Doe, 130 S. Ct. at 2836-37 (Scalia, J. concurring) (internal citations omitted).

So, with respect to Oklahoma’s limit on contributions to IE-only groups, though the D.C. Circuit decision in SpeechNow is not binding on Oklahoma and the Tenth Circuit, it is difficult imagining the Tenth Circuit ruling differently on this issue given the Citizens United Court’s declaration that independent expenditures do not give rise to corruption.  For this reason, we recommend the state concede that its contribution limit may not constitutionally be applied to IE-only groups.

However, contrary to the Institute’s statements, the Supreme Court in Citizens United did not strike down any PAC requirements and the D.C. Circuit inSpeechNow explicitly upheld PAC requirements as applied to IE-only groups.[4]  We therefore urge the Commission to disregard the Institute’s advice regarding Oklahoma’s disclosure requirements and to stand firm in its enforcement of existing disclosure laws.

 

Sincerely,

 

/s/ J. Gerald Hebert

J. Gerald Hebert

Executive Director & Director of Litigation

The Campaign Legal Center

 

Paul S. Ryan

FEC Program Director & Associate Legal Counsel

The Campaign Legal Center

 

Tara Malloy

Associate Legal Counsel

The Campaign Legal Center

 

[1] I.e., organizations that do not coordinate with or make contributions to candidates or political parties.

[2] The plaintiff corporation Citizens United did voluntarily form a federal PAC in 1994 (FEC Committee I.D. # C00295527) in order to raise and spend individual contributions to influence federal elections, but brought its lawsuit that led to this year’s Supreme Court decision precisely because it did not want to use its PAC to pay for the political communications at issue in the suit.  And, as the Citizens United Court explained, “[a] PAC is a separate association from the corporation.” Citizens United, 130 S. Ct. at 897.

[3] Seee.g., Federal Election Commission, Political Committee Status, Supplemental Explanation and Justification, 72 Fed. Reg. 5595 (Feb. 7, 2007) (explaining the FEC’s process for determining whether an organization is a “political committee” under federal law, including an explanation of the “major purpose” requirement).
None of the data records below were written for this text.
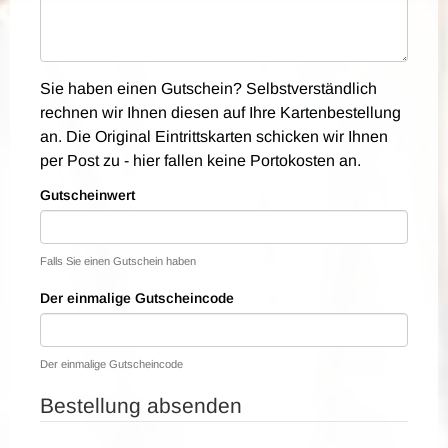
Sie haben einen Gutschein? Selbstverständlich
rechnen wir Ihnen diesen auf Ihre Kartenbestellung
an. Die Original Eintrittskarten schicken wir Ihnen
per Post zu - hier fallen keine Portokosten an.
Gutscheinwert
Falls Sie einen Gutschein haben
Der einmalige Gutscheincode
Der einmalige Gutscheincode
Bestellung absenden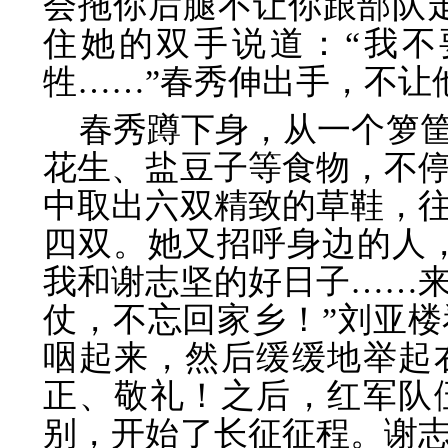
会拖你后腿不让你跟部队
住她的双手说道：“我
牲……”春秀伸出手，不让
春秀蹲下身，从一个箩
花生、盐豆子等食物，不
中取出六双精致的草鞋，
四双。她又招呼身边的人
我和谢志坚的好日子……
仗，不忘回家乡！”刘亚
咽起来，然后缓缓地举起
正、敬礼！之后，红军队
别，开始了长征征程。谢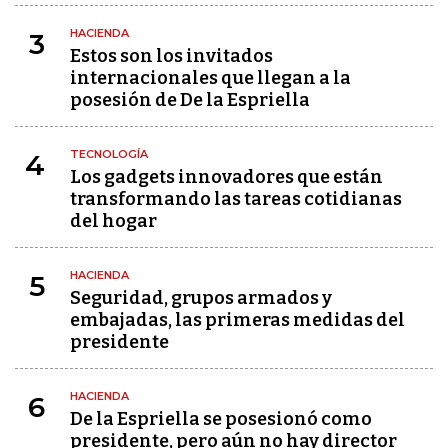
HACIENDA
3
Estos son los invitados
internacionales que llegan a la
posesión de De la Espriella
TECNOLOGÍA
4
Los gadgets innovadores que están
transformando las tareas cotidianas
del hogar
HACIENDA
5
Seguridad, grupos armados y
embajadas, las primeras medidas del
presidente
HACIENDA
6
De la Espriella se posesionó como
presidente, pero aún no hay director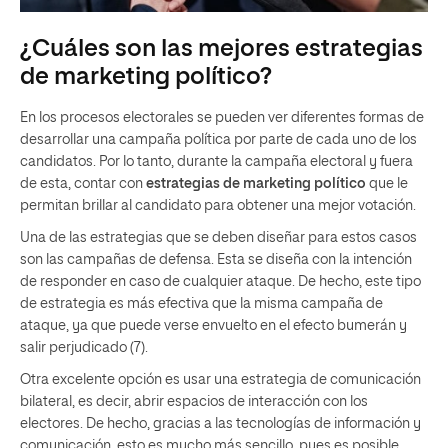
¿Cuáles son las mejores estrategias
de marketing político?
En los procesos electorales se pueden ver diferentes formas de
desarrollar una campaña política por parte de cada uno de los
candidatos. Por lo tanto, durante la campaña electoral y fuera
de esta, contar con
estrategias de marketing político
que le
permitan brillar al candidato para obtener una mejor votación.
Una de las estrategias que se deben diseñar para estos casos
son las campañas de defensa. Esta se diseña con la intención
de responder en caso de cualquier ataque. De hecho, este tipo
de estrategia es más efectiva que la misma campaña de
ataque, ya que puede verse envuelto en el efecto bumerán y
salir perjudicado (7).
Otra excelente opción es usar una estrategia de comunicación
bilateral, es decir, abrir espacios de interacción con los
electores. De hecho, gracias a las tecnologías de información y
comunicación, esto es mucho más sencillo, pues es posible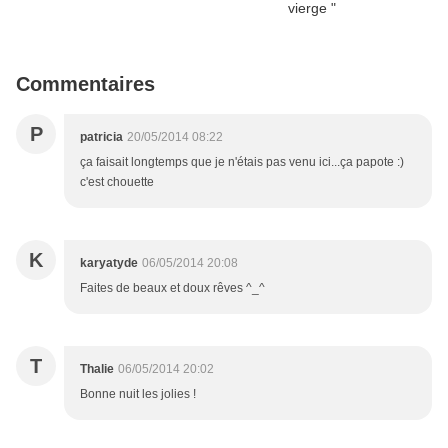
Commentaires
P
patricia
20/05/2014 08:22
ça faisait longtemps que je n'étais pas venu ici...ça papote :)
c'est chouette
K
karyatyde
06/05/2014 20:08
Faites de beaux et doux rêves ^_^
T
Thalie
06/05/2014 20:02
Bonne nuit les jolies !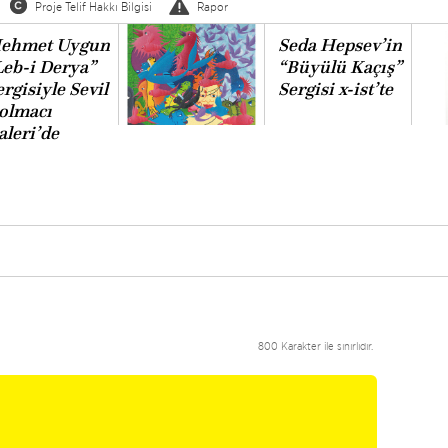
Proje Telif Hakkı Bilgisi
Rapor
ehmet Uygun
Seda Hepsev’in
Leb-i Derya”
“Büyülü Kaçış”
rgisiyle Sevil
Sergisi x-ist’te
olmacı
aleri’de
800 Karakter ile sınırlıdır.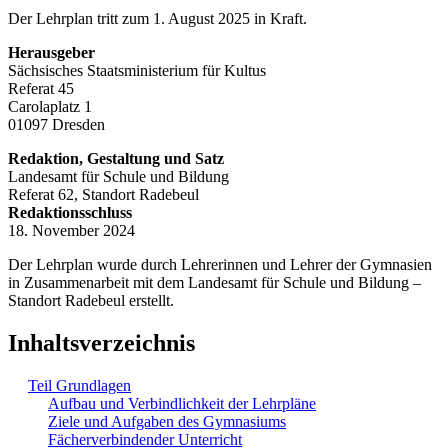
Der Lehrplan tritt zum 1. August 2025 in Kraft.
Herausgeber
Sächsisches Staatsministerium für Kultus
Referat 45
Carolaplatz 1
01097 Dresden
Redaktion, Gestaltung und Satz
Landesamt für Schule und Bildung
Referat 62, Standort Radebeul
Redaktionsschluss
18. November 2024
Der Lehrplan wurde durch Lehrerinnen und Lehrer der Gymnasien
in Zusammenarbeit mit dem Landesamt für Schule und Bildung –
Standort Radebeul erstellt.
Inhaltsverzeichnis
Teil Grundlagen
Aufbau und Verbindlichkeit der Lehrpläne
Ziele und Aufgaben des Gymnasiums
Fächerverbindender Unterricht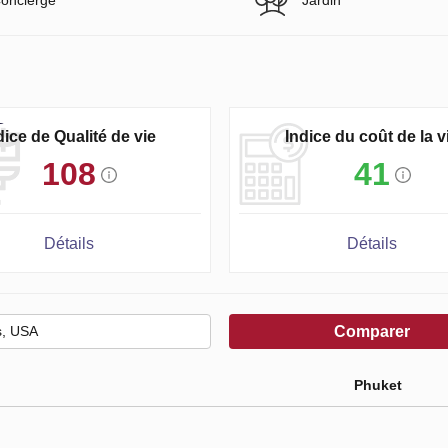
dice de Qualité de vie
Indice du coût de la v
108
41
Détails
Détails
Comparer
Phuket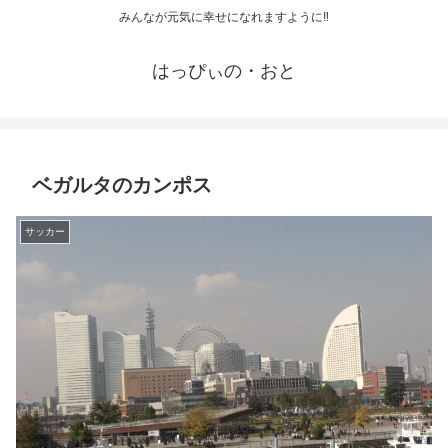
みんなが元気に幸せになれますように‼
はっぴぃの・おと
ベガルタのカンポス
サッカー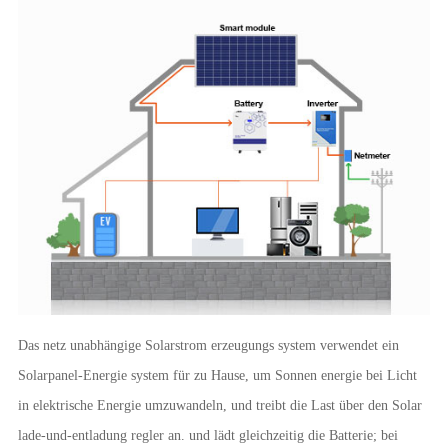
Das netz unabhängige Solarstrom erzeugungs system verwendet ein
Solarpanel-Energie system für zu Hause, um Sonnen energie bei Licht
in elektrische Energie umzuwandeln, und treibt die Last über den Solar
lade-und-entladung regler an. und lädt gleichzeitig die Batterie; bei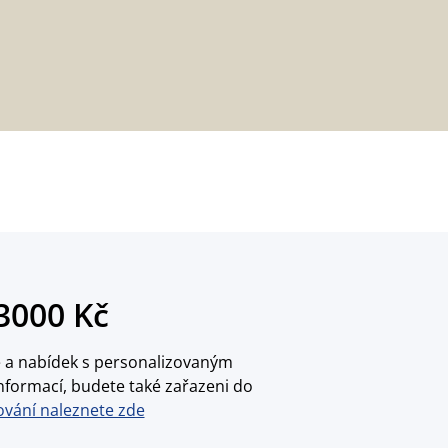
3000 Kč
ce a nabídek s personalizovaným
nformací, budete také zařazeni do
vání naleznete zde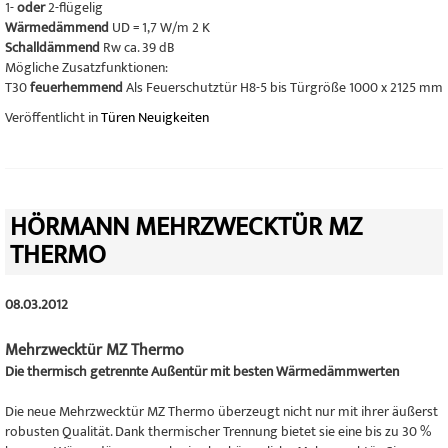
1-
oder
2-flügelig
Wärmedämmend
UD = 1,7 W/m 2 K
Schalldämmend
Rw ca. 39 dB
Mögliche Zusatzfunktionen:
T30
feuerhemmend
Als Feuerschutztür H8-5 bis Türgröße 1000 x 2125 mm
Veröffentlicht in
Türen Neuigkeiten
HÖRMANN MEHRZWECKTÜR MZ
THERMO
08.03.2012
Mehrzwecktür MZ Thermo
Die thermisch getrennte Außentür mit besten Wärmedämmwerten
Die neue Mehrzwecktür MZ Thermo überzeugt nicht nur mit ihrer äußerst
robusten Qualität. Dank thermischer Trennung bietet sie eine bis zu 30 %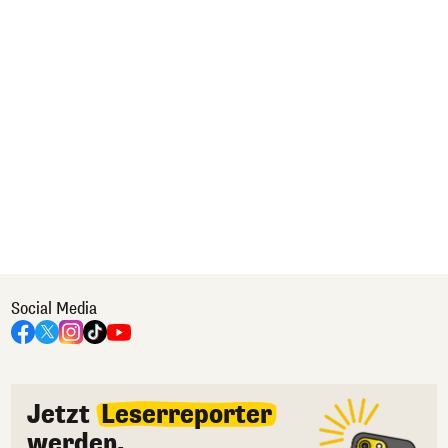
Social Media
Jetzt
Leserreporter
werden.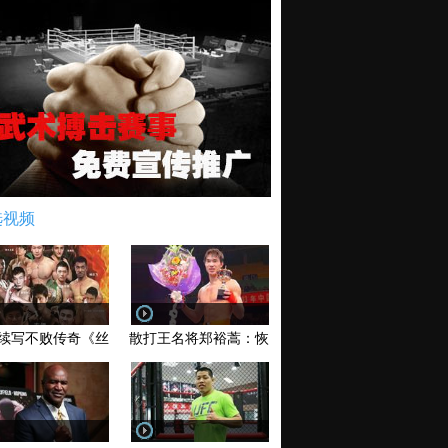
选视频
续写不败传奇《丝路英雄》太原站全场视频
散打王名将郑裕蒿：恢复训练 有望回归擂台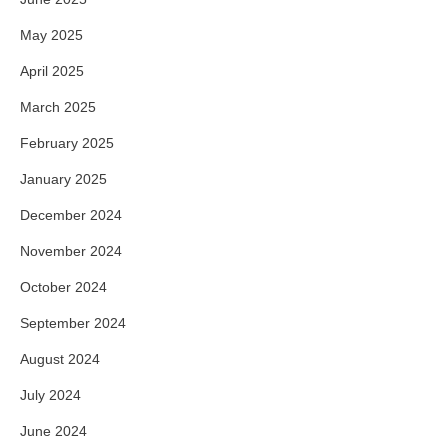
May 2025
April 2025
March 2025
February 2025
January 2025
December 2024
November 2024
October 2024
September 2024
August 2024
July 2024
June 2024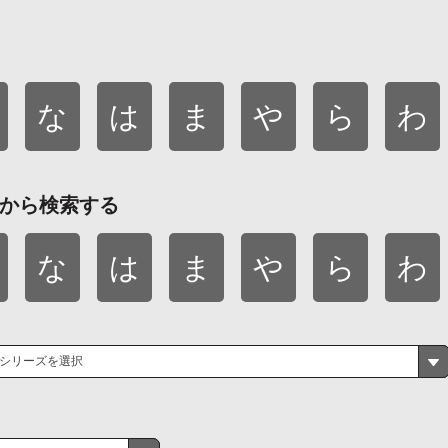
な
は
ま
や
ら
わ
から検索する
な
は
ま
や
ら
わ
シリーズを選択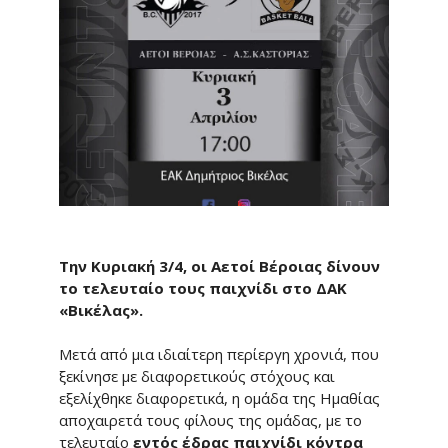
Την Κυριακή 3/4, οι Αετοί Βέροιας δίνουν
το τελευταίο τους παιχνίδι στο ΔΑΚ
«Βικέλας».
Μετά από μια ιδιαίτερη περίεργη χρονιά, που
ξεκίνησε με διαφορετικούς στόχους και
εξελίχθηκε διαφορετικά, η ομάδα της Ημαθίας
αποχαιρετά τους φίλους της ομάδας, με το
τελευταίο
εντός έδρας
παιχνίδι κόντρα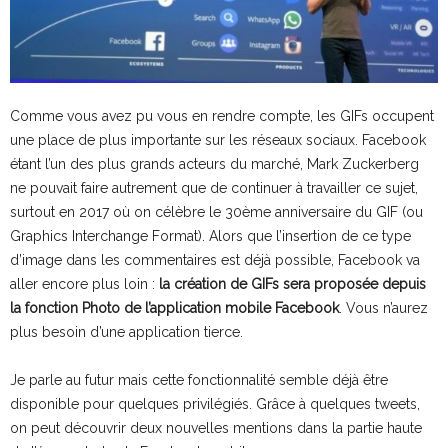
Comme vous avez pu vous en rendre compte, les GIFs occupent
une place de plus importante sur les réseaux sociaux. Facebook
étant l’un des plus grands acteurs du marché, Mark Zuckerberg
ne pouvait faire autrement que de continuer à travailler ce sujet,
surtout en 2017 où on célèbre le 30ème anniversaire du GIF (ou
Graphics Interchange Format). Alors que l’insertion de ce type
d’image dans les commentaires est déjà possible, Facebook va
aller encore plus loin :
la création de GIFs sera proposée depuis
la fonction Photo de l’application mobile Facebook
. Vous n’aurez
plus besoin d’une application tierce.
Je parle au futur mais cette fonctionnalité semble déjà être
disponible pour quelques privilégiés. Grâce à quelques tweets,
on peut découvrir deux nouvelles mentions dans la partie haute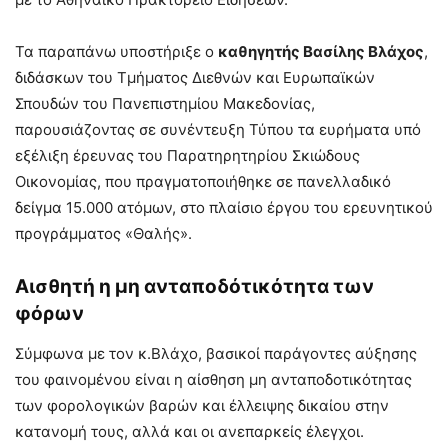
Τα παραπάνω υποστήριξε ο
καθηγητής Βασίλης Βλάχος
,
διδάσκων του Τμήματος Διεθνών και Ευρωπαϊκών
Σπουδών του Πανεπιστημίου Μακεδονίας,
παρουσιάζοντας σε συνέντευξη Τύπου τα ευρήματα υπό
εξέλιξη έρευνας του Παρατηρητηρίου Σκιώδους
Οικονομίας, που πραγματοποιήθηκε σε πανελλαδικό
δείγμα 15.000 ατόμων, στο πλαίσιο έργου του ερευνητικού
προγράμματος «Θαλής».
Αισθητή η μη ανταποδότικότητα των
φόρων
Σύμφωνα με τον κ.Βλάχο, βασικοί παράγοντες αύξησης
του φαινομένου είναι η αίσθηση μη ανταποδοτικότητας
των φορολογικών βαρών και έλλειψης δικαίου στην
κατανομή τους, αλλά και οι ανεπαρκείς έλεγχοι.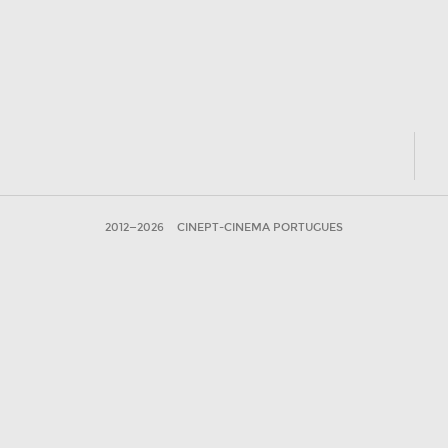
2012—2026
CINEPT-CINEMA PORTUGUES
[4] One other point worth mentioning is that even if Citizens United had challenged PAC reporting requirements—which, again, it did not—Oklahoma law and its application would be distinguishable.  Oklahoma PAC registration and reporting requirement applies only to groups with the “primary purpose” of supporting or opposing candidates.  Citizens United is a 501(c)(4) organization that does not have the “primary purpose” of influencing candidate elections.  Consequently, anything the Court would have said with respect to the “non-primary-purpose” group Citizens United would be irrelevant to the “primary purpose” groups covered by Oklahoma statute.